Mulheres que comem mais vegetais têm menor risco de ter câncer de mama

Quem é mulher sabe da preocupação do risco do câncer de mama.

Esse é o tipo de câncer mais recorrente nas mulheres.

Um estudo realizado em Harvard, demonstrou que mulheres que consomem muitos produtos processados têm maiores chances de ter câncer de mama.

Esse estudo foi feito em larga escala e por um longo prazo.
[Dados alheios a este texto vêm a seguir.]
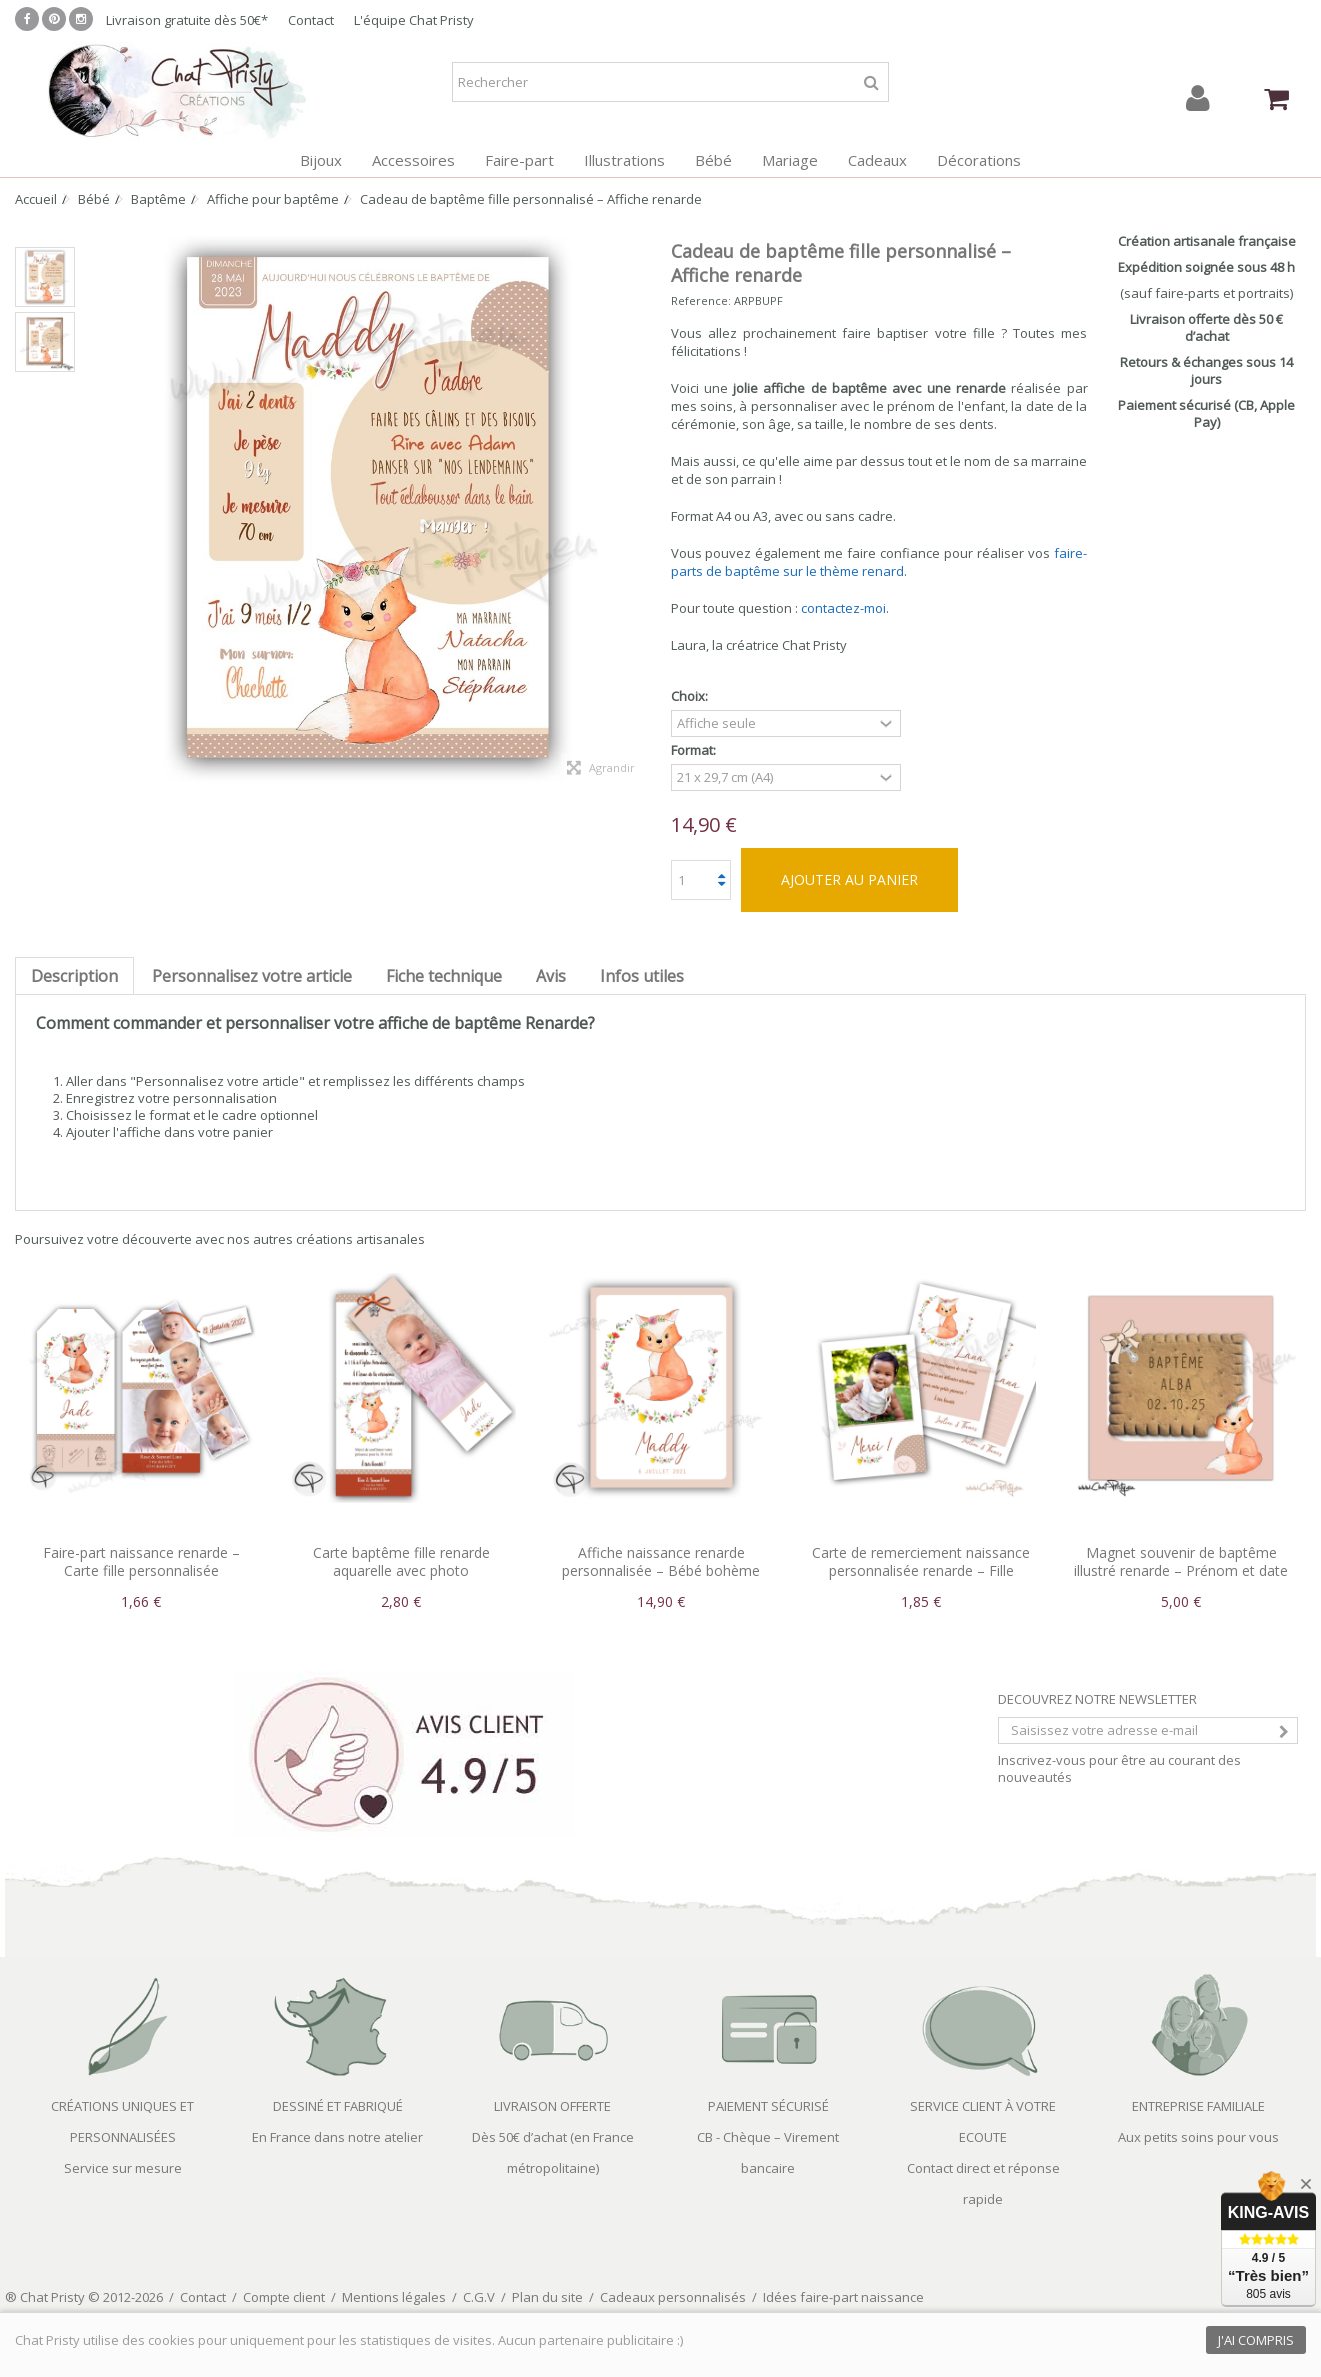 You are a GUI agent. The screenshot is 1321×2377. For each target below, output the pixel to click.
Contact (311, 20)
A ideia era ver de forma minuciosa os efeitos a longo prazo em mulheres que comem mais frutas e vegetais em vista de mulheres que não comem ou comem pouco esse tipo de alimento.

No final do estudo, foi confirmado que mulheres que comem menos produtos processados e comem mais frutas e vegetais, tem uma saúde melhor e menos incidência de câncer de mama.
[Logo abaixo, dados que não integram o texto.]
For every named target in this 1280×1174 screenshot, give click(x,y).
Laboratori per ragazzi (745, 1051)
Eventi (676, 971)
O estudo também revelou não apenas isso, mas a quantidade desses alimentos que devem ser ingeridos por dia.

Para a melhor saúde da mulher e também para diminuir o máximo o risco do câncer de mama, o estudo comprou que mulheres que comiam de 5 a 6 porções de frutas e verduras por dia, tinham 11% a menos de chance de ter câncer de mama e outros tipos de tumores.

Essa porcentagem pode parecer pouca, mas esse calculo foi estipulado em cima de mulheres que comiam em media duas porções de frutas e legumes por dia.
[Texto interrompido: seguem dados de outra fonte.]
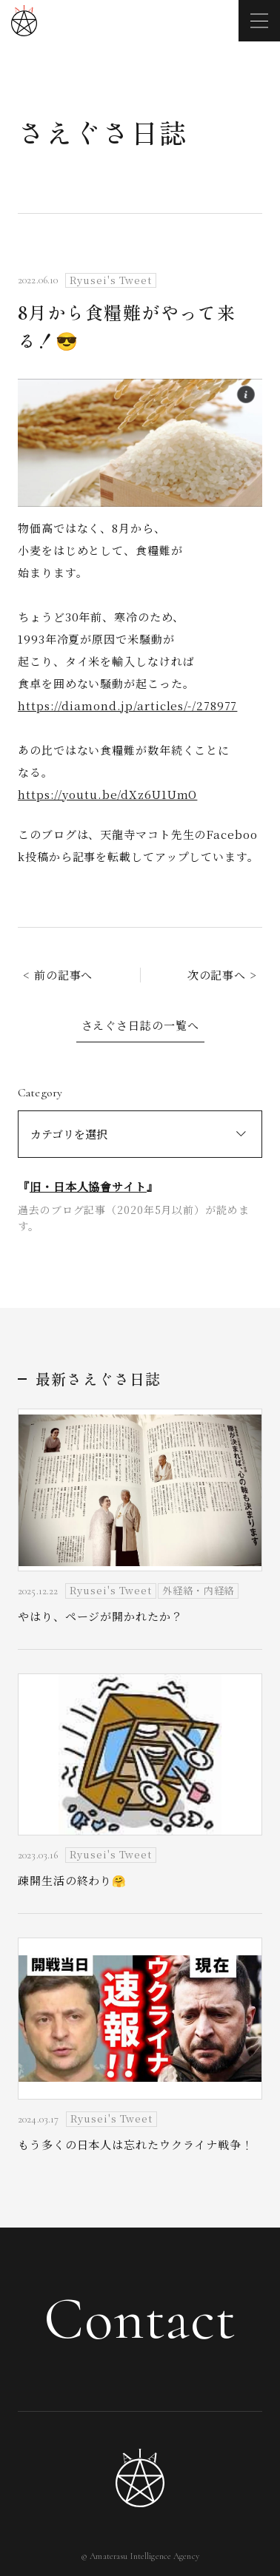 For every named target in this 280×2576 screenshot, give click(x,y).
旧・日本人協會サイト (88, 1186)
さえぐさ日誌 (102, 131)
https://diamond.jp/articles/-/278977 (127, 705)
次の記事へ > (222, 974)
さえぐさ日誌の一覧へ (140, 1025)
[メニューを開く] (259, 20)
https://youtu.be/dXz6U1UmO (107, 794)
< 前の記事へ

Ou seja, para mulheres que comem menos que isso, ou mesmo nada, essa porcentagem é bem maior.

Eles conseguiram ser ainda mais específicos nos seus dados.

Dessas 5 ou 6 porções diárias a serem consumidas para evitar o câncer de mama e proteger a saúde da mulher, algumas porções tinham que ser bem específicas, tais como:

. Uma xícara de vegetais folhosos crus;

. Meia xícara de vegetais crus ou cozidos;

. Meia xícara de fruta crua ou cozida.

Esse estudo revela que até mesmo, pequenas mudanças na rotina, como comer algumas porções de frutas e verduras por dia, pode fazer muita diferença para a saúde da mulher a longo prazo.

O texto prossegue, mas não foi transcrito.